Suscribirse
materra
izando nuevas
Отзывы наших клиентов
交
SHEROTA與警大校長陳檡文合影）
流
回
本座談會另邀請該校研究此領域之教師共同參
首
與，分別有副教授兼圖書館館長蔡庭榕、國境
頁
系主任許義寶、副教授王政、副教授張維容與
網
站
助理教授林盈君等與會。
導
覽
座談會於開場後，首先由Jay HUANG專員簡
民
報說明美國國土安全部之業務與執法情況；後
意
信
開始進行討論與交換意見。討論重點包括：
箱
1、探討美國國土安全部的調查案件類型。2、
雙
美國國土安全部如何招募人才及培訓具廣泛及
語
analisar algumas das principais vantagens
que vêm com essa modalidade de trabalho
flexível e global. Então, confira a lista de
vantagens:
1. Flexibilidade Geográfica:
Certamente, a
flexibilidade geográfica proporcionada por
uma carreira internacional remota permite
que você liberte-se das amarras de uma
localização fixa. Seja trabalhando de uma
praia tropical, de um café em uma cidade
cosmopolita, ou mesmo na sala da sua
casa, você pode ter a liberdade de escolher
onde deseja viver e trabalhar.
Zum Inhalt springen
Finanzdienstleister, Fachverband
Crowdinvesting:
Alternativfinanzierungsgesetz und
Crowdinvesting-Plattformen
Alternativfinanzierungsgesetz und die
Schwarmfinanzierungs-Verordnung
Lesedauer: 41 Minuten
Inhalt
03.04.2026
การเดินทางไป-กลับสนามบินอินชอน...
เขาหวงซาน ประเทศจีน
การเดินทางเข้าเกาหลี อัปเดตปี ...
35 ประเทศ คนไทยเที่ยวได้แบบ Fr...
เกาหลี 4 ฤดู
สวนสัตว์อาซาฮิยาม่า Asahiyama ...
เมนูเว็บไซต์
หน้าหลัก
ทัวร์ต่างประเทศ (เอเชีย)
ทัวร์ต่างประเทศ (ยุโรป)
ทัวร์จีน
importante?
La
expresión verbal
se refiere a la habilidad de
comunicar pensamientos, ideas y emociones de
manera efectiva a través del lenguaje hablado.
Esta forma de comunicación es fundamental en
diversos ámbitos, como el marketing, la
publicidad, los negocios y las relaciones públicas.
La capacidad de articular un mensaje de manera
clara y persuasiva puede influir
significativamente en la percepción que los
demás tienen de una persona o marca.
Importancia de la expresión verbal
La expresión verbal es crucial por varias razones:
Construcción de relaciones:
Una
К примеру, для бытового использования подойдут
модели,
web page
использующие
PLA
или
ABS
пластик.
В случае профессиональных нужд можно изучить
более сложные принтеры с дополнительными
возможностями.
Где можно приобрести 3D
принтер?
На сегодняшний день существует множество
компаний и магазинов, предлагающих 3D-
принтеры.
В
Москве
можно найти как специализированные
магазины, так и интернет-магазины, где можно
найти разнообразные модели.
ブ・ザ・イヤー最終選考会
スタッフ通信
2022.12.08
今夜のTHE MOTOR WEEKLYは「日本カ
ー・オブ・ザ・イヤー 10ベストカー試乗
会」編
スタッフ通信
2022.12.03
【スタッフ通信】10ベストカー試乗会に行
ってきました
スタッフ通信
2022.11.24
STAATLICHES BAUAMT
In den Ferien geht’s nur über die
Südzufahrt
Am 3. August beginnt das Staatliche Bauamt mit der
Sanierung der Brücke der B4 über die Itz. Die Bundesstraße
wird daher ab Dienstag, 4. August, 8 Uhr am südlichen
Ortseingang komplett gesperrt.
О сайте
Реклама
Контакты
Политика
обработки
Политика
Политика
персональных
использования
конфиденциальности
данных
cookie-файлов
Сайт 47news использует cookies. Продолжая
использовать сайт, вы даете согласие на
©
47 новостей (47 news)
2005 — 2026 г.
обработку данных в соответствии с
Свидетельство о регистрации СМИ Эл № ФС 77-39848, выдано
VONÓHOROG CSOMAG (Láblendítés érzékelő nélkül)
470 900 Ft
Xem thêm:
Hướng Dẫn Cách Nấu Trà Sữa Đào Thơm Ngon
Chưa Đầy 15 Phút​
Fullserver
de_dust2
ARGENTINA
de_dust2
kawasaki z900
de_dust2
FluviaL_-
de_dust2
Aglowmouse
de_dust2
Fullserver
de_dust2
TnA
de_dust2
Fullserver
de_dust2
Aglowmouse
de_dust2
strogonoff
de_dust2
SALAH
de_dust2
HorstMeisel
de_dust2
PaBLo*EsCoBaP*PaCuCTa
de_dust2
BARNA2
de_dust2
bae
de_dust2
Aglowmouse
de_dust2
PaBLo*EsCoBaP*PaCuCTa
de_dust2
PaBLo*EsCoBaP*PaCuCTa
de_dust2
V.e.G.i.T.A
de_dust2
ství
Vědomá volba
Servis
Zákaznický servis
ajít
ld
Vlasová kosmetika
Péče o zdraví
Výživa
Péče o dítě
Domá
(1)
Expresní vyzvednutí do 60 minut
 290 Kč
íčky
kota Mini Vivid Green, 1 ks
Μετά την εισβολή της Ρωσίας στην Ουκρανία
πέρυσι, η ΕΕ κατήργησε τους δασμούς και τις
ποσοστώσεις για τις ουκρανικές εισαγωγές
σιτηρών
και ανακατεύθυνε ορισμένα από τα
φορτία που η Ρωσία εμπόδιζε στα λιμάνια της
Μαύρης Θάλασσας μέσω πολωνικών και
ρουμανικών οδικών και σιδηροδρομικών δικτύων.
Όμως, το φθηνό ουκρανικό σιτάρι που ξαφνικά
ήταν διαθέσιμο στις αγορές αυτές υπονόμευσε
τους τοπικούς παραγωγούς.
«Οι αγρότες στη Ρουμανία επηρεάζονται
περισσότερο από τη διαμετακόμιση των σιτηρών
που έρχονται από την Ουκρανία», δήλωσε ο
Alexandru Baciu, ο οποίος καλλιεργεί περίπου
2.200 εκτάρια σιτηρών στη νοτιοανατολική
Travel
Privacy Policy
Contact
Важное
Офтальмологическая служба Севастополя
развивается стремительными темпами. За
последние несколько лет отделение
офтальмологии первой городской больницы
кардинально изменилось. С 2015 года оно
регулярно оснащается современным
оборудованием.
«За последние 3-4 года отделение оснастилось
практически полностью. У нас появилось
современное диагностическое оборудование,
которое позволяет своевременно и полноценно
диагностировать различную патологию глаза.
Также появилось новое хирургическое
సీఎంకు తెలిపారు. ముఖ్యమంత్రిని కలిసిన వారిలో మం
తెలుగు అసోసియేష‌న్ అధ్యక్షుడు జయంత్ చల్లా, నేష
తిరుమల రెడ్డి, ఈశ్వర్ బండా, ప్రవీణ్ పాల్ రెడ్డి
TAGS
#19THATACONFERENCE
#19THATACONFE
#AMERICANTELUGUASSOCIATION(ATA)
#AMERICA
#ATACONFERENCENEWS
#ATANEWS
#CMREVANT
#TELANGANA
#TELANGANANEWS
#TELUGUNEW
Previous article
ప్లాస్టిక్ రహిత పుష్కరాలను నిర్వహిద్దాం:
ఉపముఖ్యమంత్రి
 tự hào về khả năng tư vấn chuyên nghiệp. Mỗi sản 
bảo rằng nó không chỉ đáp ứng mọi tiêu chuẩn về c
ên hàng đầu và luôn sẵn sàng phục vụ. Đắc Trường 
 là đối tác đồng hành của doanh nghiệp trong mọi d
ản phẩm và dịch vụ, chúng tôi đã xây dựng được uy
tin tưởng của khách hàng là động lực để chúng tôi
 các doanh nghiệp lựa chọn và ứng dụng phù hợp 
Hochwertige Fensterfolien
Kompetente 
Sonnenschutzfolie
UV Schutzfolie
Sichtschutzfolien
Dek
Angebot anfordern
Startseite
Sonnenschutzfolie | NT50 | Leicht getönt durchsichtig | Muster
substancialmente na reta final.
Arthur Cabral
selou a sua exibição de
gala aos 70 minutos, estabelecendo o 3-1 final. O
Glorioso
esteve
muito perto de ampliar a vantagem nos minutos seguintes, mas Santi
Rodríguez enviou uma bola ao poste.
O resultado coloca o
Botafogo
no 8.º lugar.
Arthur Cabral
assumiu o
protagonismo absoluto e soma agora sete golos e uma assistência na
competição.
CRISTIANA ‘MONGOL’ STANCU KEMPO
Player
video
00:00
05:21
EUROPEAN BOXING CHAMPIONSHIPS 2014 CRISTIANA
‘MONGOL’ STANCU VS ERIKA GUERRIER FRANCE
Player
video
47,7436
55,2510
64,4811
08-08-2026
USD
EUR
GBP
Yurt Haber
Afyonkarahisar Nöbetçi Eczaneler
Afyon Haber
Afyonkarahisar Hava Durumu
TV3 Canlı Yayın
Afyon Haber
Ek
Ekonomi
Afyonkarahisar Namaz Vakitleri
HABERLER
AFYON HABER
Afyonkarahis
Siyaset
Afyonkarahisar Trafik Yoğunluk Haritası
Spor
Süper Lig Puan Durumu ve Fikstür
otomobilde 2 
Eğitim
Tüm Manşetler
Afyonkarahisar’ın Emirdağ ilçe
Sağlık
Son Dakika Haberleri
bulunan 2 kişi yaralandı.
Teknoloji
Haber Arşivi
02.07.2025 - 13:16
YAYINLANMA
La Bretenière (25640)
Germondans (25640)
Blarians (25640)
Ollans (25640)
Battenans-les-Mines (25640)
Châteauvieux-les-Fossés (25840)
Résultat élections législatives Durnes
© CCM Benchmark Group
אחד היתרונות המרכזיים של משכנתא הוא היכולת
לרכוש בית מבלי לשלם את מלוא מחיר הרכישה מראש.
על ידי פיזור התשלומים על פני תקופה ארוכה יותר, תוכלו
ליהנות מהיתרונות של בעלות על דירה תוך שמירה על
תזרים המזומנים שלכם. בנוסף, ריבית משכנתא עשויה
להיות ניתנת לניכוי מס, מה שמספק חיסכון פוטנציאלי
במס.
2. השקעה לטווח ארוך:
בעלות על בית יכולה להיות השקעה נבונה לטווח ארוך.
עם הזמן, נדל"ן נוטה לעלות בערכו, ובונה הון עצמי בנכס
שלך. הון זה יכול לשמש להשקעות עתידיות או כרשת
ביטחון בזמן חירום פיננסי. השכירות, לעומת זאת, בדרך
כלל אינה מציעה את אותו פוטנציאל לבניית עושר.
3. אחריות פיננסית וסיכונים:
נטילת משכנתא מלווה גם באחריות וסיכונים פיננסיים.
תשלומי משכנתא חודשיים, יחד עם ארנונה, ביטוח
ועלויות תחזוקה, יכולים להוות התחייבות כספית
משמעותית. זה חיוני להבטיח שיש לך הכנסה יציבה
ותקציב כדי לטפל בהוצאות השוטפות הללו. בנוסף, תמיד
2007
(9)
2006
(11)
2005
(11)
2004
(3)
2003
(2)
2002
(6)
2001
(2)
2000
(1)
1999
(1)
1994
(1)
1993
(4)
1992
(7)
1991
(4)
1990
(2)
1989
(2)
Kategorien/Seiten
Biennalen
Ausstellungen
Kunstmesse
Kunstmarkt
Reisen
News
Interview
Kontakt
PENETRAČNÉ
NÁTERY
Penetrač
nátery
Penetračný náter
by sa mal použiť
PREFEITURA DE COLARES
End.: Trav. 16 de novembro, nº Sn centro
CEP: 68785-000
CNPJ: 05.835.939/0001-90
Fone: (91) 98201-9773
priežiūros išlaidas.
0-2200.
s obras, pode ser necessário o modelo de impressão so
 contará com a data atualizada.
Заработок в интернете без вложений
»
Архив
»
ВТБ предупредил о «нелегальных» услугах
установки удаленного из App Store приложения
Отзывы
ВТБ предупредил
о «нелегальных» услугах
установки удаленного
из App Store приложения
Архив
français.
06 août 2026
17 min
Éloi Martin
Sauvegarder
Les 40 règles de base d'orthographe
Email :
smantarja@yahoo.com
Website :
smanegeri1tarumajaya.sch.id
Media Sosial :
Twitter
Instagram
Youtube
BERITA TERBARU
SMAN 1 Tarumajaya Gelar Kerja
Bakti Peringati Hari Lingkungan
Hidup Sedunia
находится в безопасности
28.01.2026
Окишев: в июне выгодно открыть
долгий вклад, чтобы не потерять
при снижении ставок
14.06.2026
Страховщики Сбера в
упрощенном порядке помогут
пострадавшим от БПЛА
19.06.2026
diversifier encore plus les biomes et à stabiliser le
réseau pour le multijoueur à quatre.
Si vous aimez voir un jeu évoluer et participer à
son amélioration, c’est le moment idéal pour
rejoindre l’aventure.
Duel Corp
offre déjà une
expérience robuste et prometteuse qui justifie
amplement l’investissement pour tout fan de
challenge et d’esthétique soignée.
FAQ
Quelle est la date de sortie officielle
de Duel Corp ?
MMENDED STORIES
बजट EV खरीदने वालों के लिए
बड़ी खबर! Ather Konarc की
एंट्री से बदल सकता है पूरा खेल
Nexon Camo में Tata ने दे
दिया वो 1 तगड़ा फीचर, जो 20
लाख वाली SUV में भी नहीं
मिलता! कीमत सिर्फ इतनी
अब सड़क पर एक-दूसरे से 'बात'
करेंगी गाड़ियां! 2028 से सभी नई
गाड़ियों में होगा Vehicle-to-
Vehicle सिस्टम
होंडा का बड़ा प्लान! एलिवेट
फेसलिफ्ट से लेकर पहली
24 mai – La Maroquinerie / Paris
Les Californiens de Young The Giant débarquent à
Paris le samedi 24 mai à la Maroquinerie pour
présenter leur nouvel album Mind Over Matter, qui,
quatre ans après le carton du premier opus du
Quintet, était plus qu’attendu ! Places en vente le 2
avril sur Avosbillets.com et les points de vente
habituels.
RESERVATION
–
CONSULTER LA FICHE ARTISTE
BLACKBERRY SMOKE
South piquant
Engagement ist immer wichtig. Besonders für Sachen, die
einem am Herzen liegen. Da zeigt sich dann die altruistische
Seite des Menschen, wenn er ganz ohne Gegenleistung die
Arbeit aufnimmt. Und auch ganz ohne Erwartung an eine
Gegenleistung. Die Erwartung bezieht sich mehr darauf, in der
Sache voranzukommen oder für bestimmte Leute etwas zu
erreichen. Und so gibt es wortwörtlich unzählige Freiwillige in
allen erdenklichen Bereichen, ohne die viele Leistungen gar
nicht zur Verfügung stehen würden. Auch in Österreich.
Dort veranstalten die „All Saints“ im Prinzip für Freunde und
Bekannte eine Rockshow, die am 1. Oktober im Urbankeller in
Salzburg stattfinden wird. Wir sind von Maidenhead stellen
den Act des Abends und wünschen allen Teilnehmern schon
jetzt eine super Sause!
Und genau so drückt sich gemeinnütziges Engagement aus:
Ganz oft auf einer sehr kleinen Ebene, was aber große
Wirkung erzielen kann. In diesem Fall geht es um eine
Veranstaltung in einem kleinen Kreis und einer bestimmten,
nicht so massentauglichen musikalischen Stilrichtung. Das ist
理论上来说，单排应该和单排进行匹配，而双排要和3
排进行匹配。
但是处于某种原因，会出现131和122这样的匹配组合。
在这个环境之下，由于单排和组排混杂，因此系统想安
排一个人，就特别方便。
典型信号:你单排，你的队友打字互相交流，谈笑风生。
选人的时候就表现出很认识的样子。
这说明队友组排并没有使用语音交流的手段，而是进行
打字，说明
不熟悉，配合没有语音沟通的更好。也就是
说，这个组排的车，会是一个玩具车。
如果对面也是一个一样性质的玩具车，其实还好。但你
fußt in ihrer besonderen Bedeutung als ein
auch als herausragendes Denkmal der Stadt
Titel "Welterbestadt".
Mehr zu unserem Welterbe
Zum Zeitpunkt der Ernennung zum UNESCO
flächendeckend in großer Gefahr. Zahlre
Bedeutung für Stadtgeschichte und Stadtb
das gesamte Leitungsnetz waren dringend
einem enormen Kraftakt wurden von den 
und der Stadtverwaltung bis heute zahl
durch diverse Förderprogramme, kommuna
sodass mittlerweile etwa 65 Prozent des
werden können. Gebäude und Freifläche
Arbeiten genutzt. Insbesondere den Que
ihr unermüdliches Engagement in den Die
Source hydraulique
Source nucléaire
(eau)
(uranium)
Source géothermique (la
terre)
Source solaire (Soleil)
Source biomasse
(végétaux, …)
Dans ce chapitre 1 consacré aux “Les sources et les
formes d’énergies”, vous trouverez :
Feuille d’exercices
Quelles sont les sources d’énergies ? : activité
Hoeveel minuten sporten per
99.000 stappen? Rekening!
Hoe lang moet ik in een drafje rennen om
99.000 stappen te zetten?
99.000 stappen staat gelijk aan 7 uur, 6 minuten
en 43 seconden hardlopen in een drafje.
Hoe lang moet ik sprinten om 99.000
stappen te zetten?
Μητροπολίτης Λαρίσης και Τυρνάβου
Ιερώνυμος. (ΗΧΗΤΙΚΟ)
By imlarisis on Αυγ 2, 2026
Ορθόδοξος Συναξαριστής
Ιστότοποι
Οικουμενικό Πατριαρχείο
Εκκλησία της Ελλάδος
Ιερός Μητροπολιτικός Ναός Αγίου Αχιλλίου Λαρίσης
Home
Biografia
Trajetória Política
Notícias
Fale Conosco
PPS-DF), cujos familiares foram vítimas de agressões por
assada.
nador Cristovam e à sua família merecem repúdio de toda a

########

### Problem description
Each line in the listing above from the one containing "बजट EV खरीदने वालों के लिए" through the one containing "quatre ans après le carton du premier opus du" should be repeated exactly, and no other line.

### Result for this task
बजट EV खरीदने वालों के लिए
बड़ी खबर! Ather Konarc की
एंट्री से बदल सकता है पूरा खेल
Nexon Camo में Tata ने दे
दिया वो 1 तगड़ा फीचर, जो 20
लाख वाली SUV में भी नहीं
मिलता! कीमत सिर्फ इतनी
अब सड़क पर एक-दूसरे से 'बात'
करेंगी गाड़ियां! 2028 से सभी नई
गाड़ियों में होगा Vehicle-to-
Vehicle सिस्टम
होंडा का बड़ा प्लान! एलिवेट
फेसलिफ्ट से लेकर पहली
24 mai – La Maroquinerie / Paris
Les Californiens de Young The Giant débarquent à
Paris le samedi 24 mai à la Maroquinerie pour
présenter leur nouvel album Mind Over Matter, qui,
quatre ans après le carton du premier opus du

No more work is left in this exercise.